Rohit Reviews: Notes from Underground

Notes from the Underground

I am a sick man . . . I am a wicked man. An unattractive man. I think my liver hurts. With those opening sentences, Fyodor Dostoevsky's 1864 novella Notes from Underground joins the pantheon of books with awesome opening lines, alongside such masterpieces as Anna Karenina, A Tale of Two Cities (review here), Pride and Prejudice, and Huckleberry Finn. And like its compatriots just mentioned, Notes did not disappoint beyond its opening lines.

Considering that Notes is often regarded as the first existential novel, it has, unsurprisingly, long been on my list of books to read. But for whatever reason, it never was a priority, and given the length and density of other works of Russian literature (including a few by Dostoevsky himself), the almost absurdly short Notes, which clocks in at only 131 pages, always seemed to fall by the wayside.

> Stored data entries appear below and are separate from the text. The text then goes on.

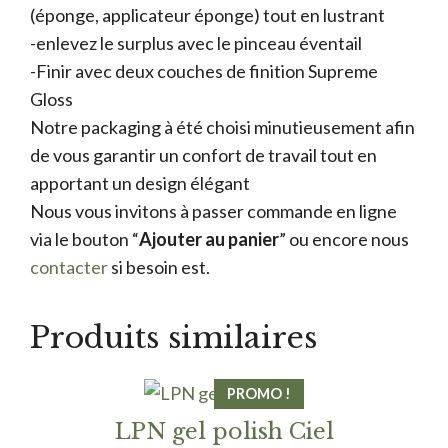
(éponge, applicateur éponge) tout en lustrant
-enlevez le surplus avec le pinceau éventail
-Finir avec deux couches de finition Supreme
Gloss
Notre packaging à été choisi minutieusement afin
de vous garantir un confort de travail tout en
apportant un design élégant
Nous vous invitons à passer commande en ligne
via le bouton “
Ajouter au panier
” ou encore nous
contacter
si besoin est.
Produits similaires
PROMO !
LPN gel polish Ciel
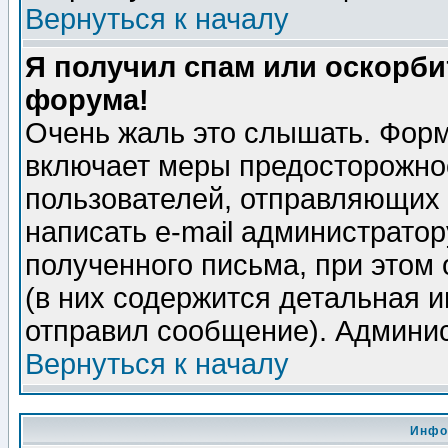
Вернуться к началу
Я получил спам или оскорбит
форума!
Очень жаль это слышать. Форм
включает меры предосторожно
пользователей, отправляющих
написать e-mail администрато
полученного письма, при этом 
(в них содержится детальная 
отправил сообщение). Админис
Вернуться к началу
Инфо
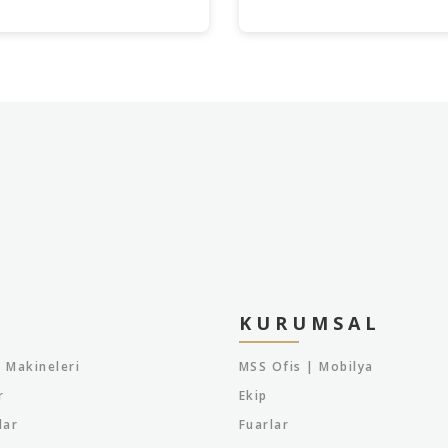
KURUMSAL
 Makineleri
MSS Ofis | Mobilya
r
Ekip
lar
Fuarlar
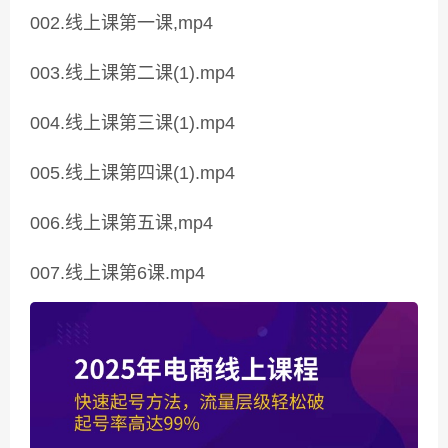
002.线上课第一课,mp4
003.线上课第二课(1).mp4
004.线上课第三课(1).mp4
005.线上课第四课(1).mp4
006.线上课第五课,mp4
007.线上课第6课.mp4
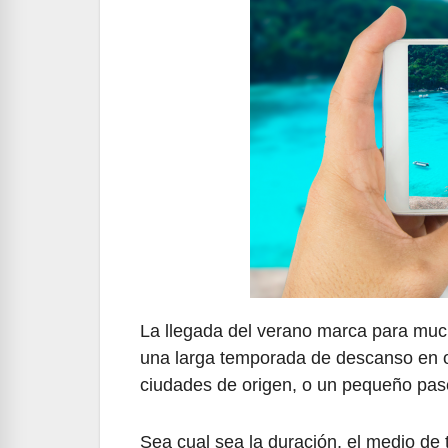
La llegada del verano marca para much
una larga temporada de descanso en ot
ciudades de origen, o un pequeño pas
Sea cual sea la duración, el medio de t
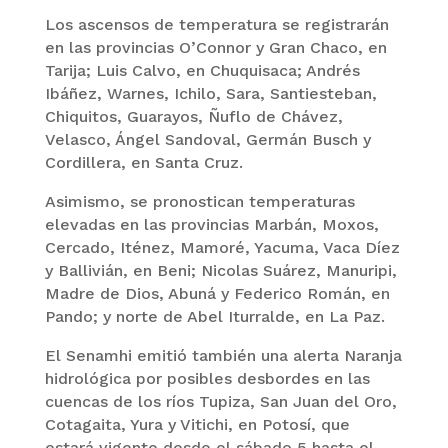
Los ascensos de temperatura se registrarán
en las provincias O’Connor y Gran Chaco, en
Tarija; Luis Calvo, en Chuquisaca; Andrés
Ibáñez, Warnes, Ichilo, Sara, Santiesteban,
Chiquitos, Guarayos, Ñuflo de Chávez,
Velasco, Ángel Sandoval, Germán Busch y
Cordillera, en Santa Cruz.
Asimismo, se pronostican temperaturas
elevadas en las provincias Marbán, Moxos,
Cercado, Iténez, Mamoré, Yacuma, Vaca Díez
y Ballivián, en Beni; Nicolas Suárez, Manuripi,
Madre de Dios, Abuná y Federico Román, en
Pando; y norte de Abel Iturralde, en La Paz.
El Senamhi emitió también una alerta Naranja
hidrológica por posibles desbordes en las
cuencas de los ríos Tupiza, San Juan del Oro,
Cotagaita, Yura y Vitichi, en Potosí, que
estará vigente desde el sábado 5 hasta el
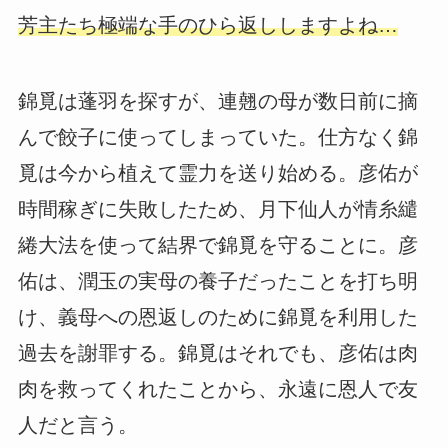
芳主たち極端な手のひら返ししますよね…
錦覓は蓬羽を探すが、連翹の母が数日前に摘
んで餃子に使ってしまっていた。仕方なく錦
覓は今から植えて霊力を送り始める。彦佑が
時間稼ぎに失敗したため、月下仙人が情糸繾
綣大法を使って結界で錦覓を守ることに。彦
佑は、潤玉の実母の養子だったことを打ち明
け、義母への恩返しのために錦覓を利用した
過去を謝罪する。錦覓はそれでも、彦佑は肉
肉を救ってくれたことから、永遠に恩人で友
人だと言う。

That is, until my second ill-advised book-buying binge of 2011. But length can be deceiving: despite its rather skimpy appearance, the novel still packs a rather impressive intellectual punch—and this time, without the 200 pages or so of exposition usually endemic to Russian novels.

Notes from Underground is told in two parts: the first, written in the present (i.e., the early 1860s) is a rambling diatribe seemingly taken from the diary of a forty-year-old man living on the margins of St Petersburg society that attacks the determinism and socialism of Dostoevsky's contemporaries in mid nineteenth century Russia, and in particular, N.G. Chernyshevsky's 1863 utopian novel, What is to be Done? The second part involves three misadventures from the underground man's younger days in the 1840s involving an officer who won't acknowledge him, his classmates who loathe him, and a prostitute whom he torments.

How can a man of consciousness have the slightest respect for himself? inquires the underground man early on in Part One. And as that Part progresses, we come to learn of the underground man and his theories on life—he is delusional, narcissistic, and filled with anxiety, despair, misanthropy, self-loathing, and paranoia—in short, he is one of the world's first existential antiheroes and an eminently recognizable character of even our modern existence. Given his isolation, the underground man can offer us insight on both the human condition and purported theories of utopia: how can a utopian vision be accurate when humanity is so wretched, so irrational, so stupid? asks our underground man in Part One; and we can't help but agree. People really are the worst.

Part Two then applies those themes and qualities in three anecdotes that are simultaneously horrifying and hilarious. We follow the underground man as he tries to exact revenge on an adversary who does not know he exists; then as he invites himself to a dinner of people who hate him (and who he hates), only to humiliate himself; and finally, to a brothel where he lectures a young prostitute about her impending death and unlamented fate, and then invites her to visit his house. Mocked by his servant, loathed by his acquaintances, and full of unflinching superiority, the underground man (and perhaps, all of humanity) is painted in Part Two as inexplicably egotistical and breathtakingly irrational—painfully, pathetically human, in other words.

As I mentioned above, despite its length, this novel did not disappoint. On the contrary, I very much enjoyed it. Besides raising rather profound questions, it also presents with some tremendous insights on both life and our place in it. And quite certainly, later existentialists used Notes as a springboard. For instance, hints of both Sartre's and Camus's consideration of free will in The Age of Reason (review here) and The Stranger, respectively, are found in the ramblings of the underground man.

But what makes for good intellectual fodder doesn't necessarily make for a great way to open the year. That's probably for the best, however; I wouldn't want any misplaced positivity attendant to the start of this new year to compromise my misanthropy and self-loathing. After all, as the underground man himself notes: Every decent man of our time is and must be a coward and a slave. Five stars of five.